Falling in Love With Life

Doing the Grounded Alignment client work, we implement several kinds of writing but the most important, in my view, is the gratitude list. This practice absolutely allowed me to connect with all the things I felt were “on my side” in my life. Once I started practicing gratitude consistently, the world opened up and showed me more things to be grateful for. I conjured micro-gratitudes, mega-gratitudes, jumping-for-joy gratitudes, mellow smile gratitudes – it was all a process of deliciously unveiling what was already there in front of me and then hungrily looking for more. I was celebrating the wrapped and unwrapped gifts that have been present in my life every day, even when I wasn’t noticing or acknowledging them. When I set my mind to work with looking for things to feel grateful for, it spent less time looking for problems. So the autonomic nervous system (fight-or-flight mojo) eased its grip on the steering wheel and the scenery got a whole lot cooler.
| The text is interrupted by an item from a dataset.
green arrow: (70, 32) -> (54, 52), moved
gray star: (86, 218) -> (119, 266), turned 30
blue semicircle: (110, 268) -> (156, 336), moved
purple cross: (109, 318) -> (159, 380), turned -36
The key to a fulfilling life is to be in love with yourself and the world around you. This is not easy to hear when you’re mired in depression, but it’s been the truth for me and many of my clients. How do you fall in love with life when you feel like you already want a divorce? Just like in any relationship, gratitude and appreciation are very important. Life responds with a contented purr when you show appreciation for what it has given you. And, not unlike the auntie who receives a heartfelt message of thanks from a grateful nephew for a gift, it’s more inclined to send you more good stuff also.
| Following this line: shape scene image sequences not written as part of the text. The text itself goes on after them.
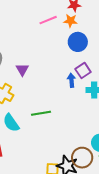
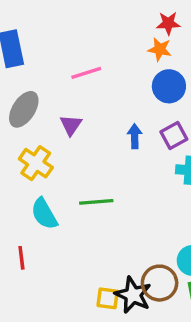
pink line: (48, 20) -> (86, 73), moved
blue arrow: (71, 80) -> (135, 136), moved

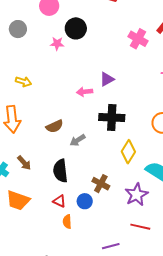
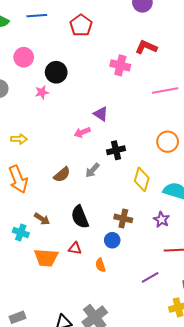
purple triangle: (107, 79) -> (101, 114), turned -42
black cross: (112, 118) -> (116, 150), size x0.7
gray arrow: (78, 140) -> (92, 170), moved
purple star: (136, 195) -> (161, 220), size x0.7
red triangle: (59, 201) -> (75, 248), moved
Some aspects of life are easier to fall in love with than others. Some people find it easier to start with the “low-hanging fruit” when it comes to expressing gratitude. Rainbows, babies, chocolate, the morning dew, great sex. Easy. But what about the things you walk past everyday and barely notice? Do you have indoor plumbing? Congratulations. An estimated 1.3 million people in the US don’t. Or over 4.2 billion worldwide. Once you get started with the things we take for granted, (clothes, somewhere to live, a friend or two, breathing) you can write a fresh gratitude list every day and never run out of things to write about. One of my favorite realizations was feeling grateful that I had the physical ability to walk a shopping cart back across the parking lot to the rack when I was done with it. It felt like such a privilege to be able to do that – I have made a point of it ever since unless really pressed for time.

The opposite of love is often said to be fear, but it’s also apathy. Active gratitude brings engagement and awareness. It is part of a mindfulness practice that brings the world closer. Being grateful for every breath or a cool breeze on a hot day not only mindfully acknowledges those things but also embraces them.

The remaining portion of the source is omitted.